## TASK TO COMPLETE
Give every entry again, unchanged, and leave its images out.

## SUPPLIED INFORMATION

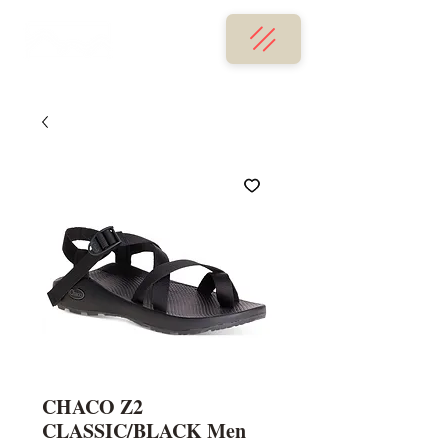
CHACO Z2
CLASSIC/BLACK Men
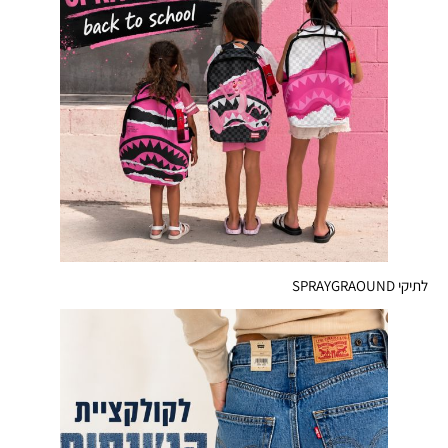
לתיקי SPRAYGRAOUND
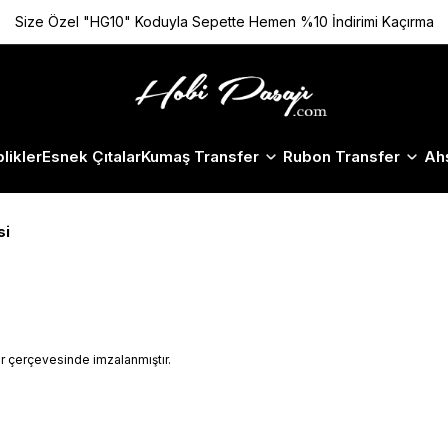
Size Özel "HG10" Koduyla Sepette Hemen %10 İndirimi Kaçırma
likler
Esnek Çıtalar
Kumaş Transfer
Rubon Transfer
Ah
si
ar çerçevesinde imzalanmıştır.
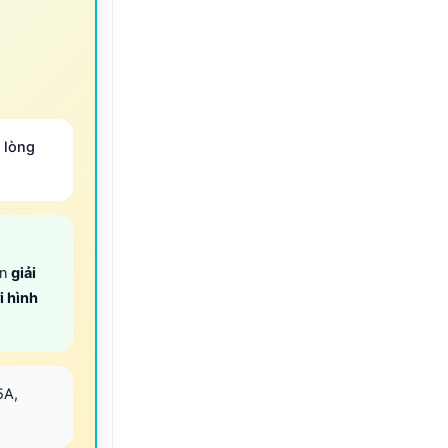
 lòng
ọn
giải
i hình
5A,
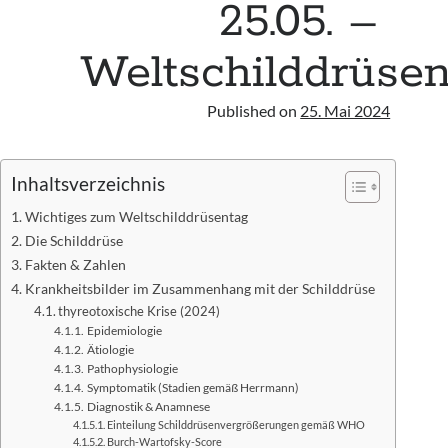
25.05. –
Weltschilddrüse
Published on
25. Mai 2024
Inhaltsverzeichnis
Wichtiges zum Weltschilddrüsentag
Die Schilddrüse
Fakten & Zahlen
Krankheitsbilder im Zusammenhang mit der Schilddrüse
thyreotoxische Krise (2024)
Epidemiologie
Ätiologie
Pathophysiologie
Symptomatik (Stadien gemäß Herrmann)
Diagnostik & Anamnese
Einteilung Schilddrüsenvergrößerungen gemäß WHO
Burch-Wartofsky-Score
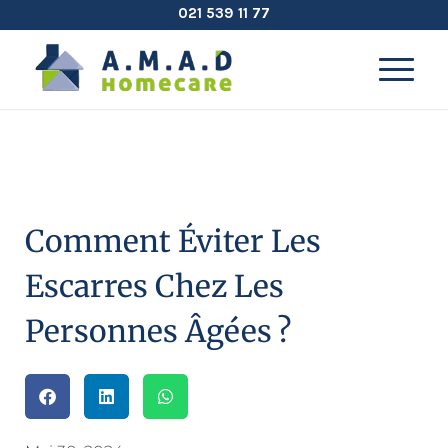
021 539 11 77
Comment Éviter Les
Escarres Chez Les
Personnes Âgées ?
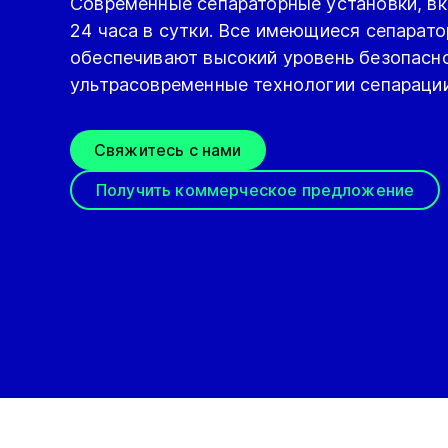
Современные сепараторные установки, вк
24 часа в сутки. Все имеющиеся сепарат
обеспечивают высокий уровень безопасно
ультрасовременные технологии сепарации
Свяжитесь с нами
Получить коммерческое предложение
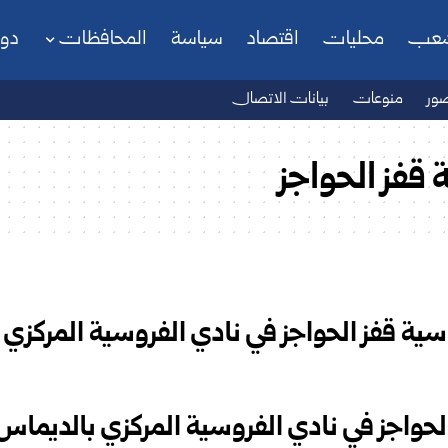
شعب
محليات
اقتصاد
سياسة
المحافظات
دو
ور
منوعات
بيانات الاتصال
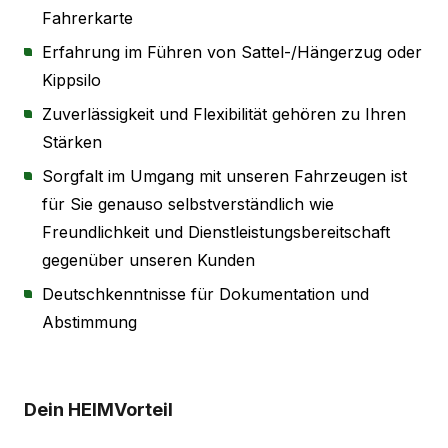
Fahrerkarte
Erfahrung im Führen von Sattel-/Hängerzug oder
Kippsilo
Zuverlässigkeit und Flexibilität gehören zu Ihren
Stärken
Sorgfalt im Umgang mit unseren Fahrzeugen ist
für Sie genauso selbstverständlich wie
Freundlichkeit und Dienstleistungsbereitschaft
gegenüber unseren Kunden
Deutschkenntnisse für Dokumentation und
Abstimmung
Dein HEIMVorteil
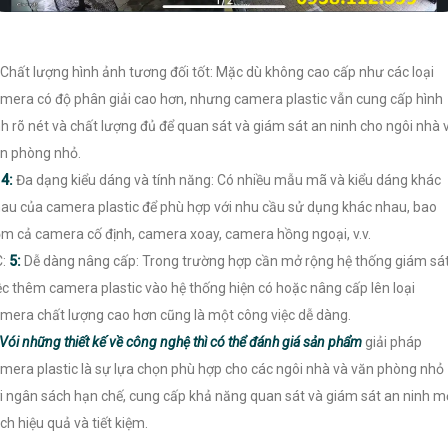
Chất lượng hình ảnh tương đối tốt: Mặc dù không cao cấp như các loại
mera có độ phân giải cao hơn, nhưng camera plastic vẫn cung cấp hình
h rõ nét và chất lượng đủ để quan sát và giám sát an ninh cho ngôi nhà 
n phòng nhỏ.
️
4:
Đa dạng kiểu dáng và tính năng: Có nhiều mẫu mã và kiểu dáng khác
au của camera plastic để phù hợp với nhu cầu sử dụng khác nhau, bao
m cả camera cố định, camera xoay, camera hồng ngoại, v.v.
C:
5:
Dễ dàng nâng cấp: Trong trường hợp cần mở rộng hệ thống giám sát
ệc thêm camera plastic vào hệ thống hiện có hoặc nâng cấp lên loại
mera chất lượng cao hơn cũng là một công việc dễ dàng.
Vói những thiết kế về công nghệ thì có thể đánh giá sản phẩm
giải pháp
mera plastic là sự lựa chọn phù hợp cho các ngôi nhà và văn phòng nhỏ
i ngân sách hạn chế, cung cấp khả năng quan sát và giám sát an ninh m
ch hiệu quả và tiết kiệm.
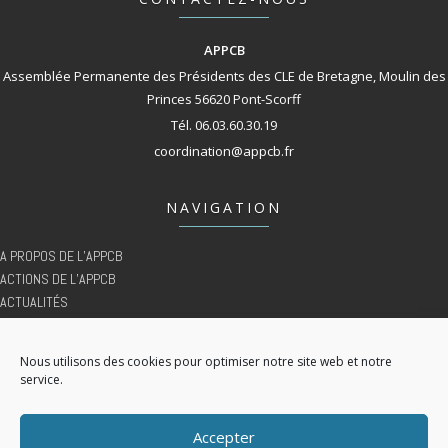
APPCB
Assemblée Permanente des Présidents des CLE de Bretagne, Moulin des
Princes 56620 Pont-Scorff
Tél. 06.03.60.30.19
coordination@appcb.fr
NAVIGATION
A PROPOS DE L’APPCB
ACTIONS DE L’APPCB
ACTUALITÉS
AGENDA
DOCUMENTATION
Nous utilisons des cookies pour optimiser notre site web et notre
ESPACE MEMBRE
service.
MENTIONS LÉGALES
CONTACT
Accepter
POLITIQUE DE COOKIES (UE)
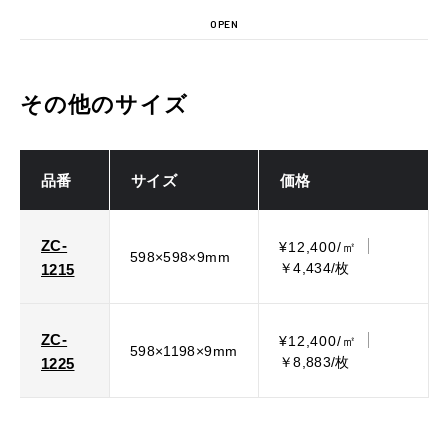
OPEN
その他のサイズ
品番
サイズ
価格
ZC-
¥12,400/㎡
598×598×9mm
￥4,434/枚
1215
ZC-
¥12,400/㎡
598×1198×9mm
￥8,883/枚
1225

## FINISHED EXERCISE
CHACO Z2
CLASSIC/BLACK Men
לתיקי SPRAYGRAOUND
Size Özel "HG10" Koduyla Sepette Hemen %10 İndirimi Kaçırma
likler
Esnek Çıtalar
Kumaş Transfer
Rubon Transfer
Ah
si
ar çerçevesinde imzalanmıştır.
 lòng
ọn
giải
i hình
5A,
25.05. –
Weltschilddrüse
Published on
25. Mai 2024
Inhaltsverzeichnis
Wichtiges zum Weltschilddrüsentag
Die Schilddrüse
Fakten & Zahlen
Krankheitsbilder im Zusammenhang mit der Schilddrüse
thyreotoxische Krise (2024)
Epidemiologie
Ätiologie
Pathophysiologie
Symptomatik (Stadien gemäß Herrmann)
Diagnostik & Anamnese
Einteilung Schilddrüsenvergrößerungen gemäß WHO
Burch-Wartofsky-Score
021 539 11 77
Comment Éviter Les
Escarres Chez Les
Personnes Âgées ?
Современные сепараторные установки, вк
24 часа в сутки. Все имеющиеся сепарат
обеспечивают высокий уровень безопасно
ультрасовременные технологии сепарации
Свяжитесь с нами
Получить коммерческое предложение
شعب
محليات
اقتصاد
سياسة
المحافظات
دو
ور
منوعات
بيانات الاتصال
Fahrerkarte
Erfahrung im Führen von Sattel-/Hängerzug oder
Kippsilo
Zuverlässigkeit und Flexibilität gehören zu Ihren
Stärken
Sorgfalt im Umgang mit unseren Fahrzeugen ist
für Sie genauso selbstverständlich wie
Freundlichkeit und Dienstleistungsbereitschaft
gegenüber unseren Kunden
Deutschkenntnisse für Dokumentation und
Abstimmung
Dein HEIMVorteil
Chất lượng hình ảnh tương đối tốt: Mặc dù không cao cấp như các loại
mera có độ phân giải cao hơn, nhưng camera plastic vẫn cung cấp hình
h rõ nét và chất lượng đủ để quan sát và giám sát an ninh cho ngôi nhà 
n phòng nhỏ.
️
4:
Đa dạng kiểu dáng và tính năng: Có nhiều mẫu mã và kiểu dáng khác
au của camera plastic để phù hợp với nhu cầu sử dụng khác nhau, bao
m cả camera cố định, camera xoay, camera hồng ngoại, v.v.
C:
5:
Dễ dàng nâng cấp: Trong trường hợp cần mở rộng hệ thống giám sát
ệc thêm camera plastic vào hệ thống hiện có hoặc nâng cấp lên loại
mera chất lượng cao hơn cũng là một công việc dễ dàng.
Vói những thiết kế về công nghệ thì có thể đánh giá sản phẩm
giải pháp
mera plastic là sự lựa chọn phù hợp cho các ngôi nhà và văn phòng nhỏ
i ngân sách hạn chế, cung cấp khả năng quan sát và giám sát an ninh m
ch hiệu quả và tiết kiệm.
APPCB
Assemblée Permanente des Présidents des CLE de Bretagne, Moulin des
Princes 56620 Pont-Scorff
Tél. 06.03.60.30.19
coordination@appcb.fr
NAVIGATION
A PROPOS DE L’APPCB
ACTIONS DE L’APPCB
ACTUALITÉS
AGENDA
DOCUMENTATION
Nous utilisons des cookies pour optimiser notre site web et notre
ESPACE MEMBRE
service.
MENTIONS LÉGALES
CONTACT
Accepter
POLITIQUE DE COOKIES (UE)
OPEN
その他のサイズ
品番
サイズ
価格
ZC-
¥12,400/㎡
598×598×9mm
￥4,434/枚
1215
ZC-
¥12,400/㎡
598×1198×9mm
￥8,883/枚
1225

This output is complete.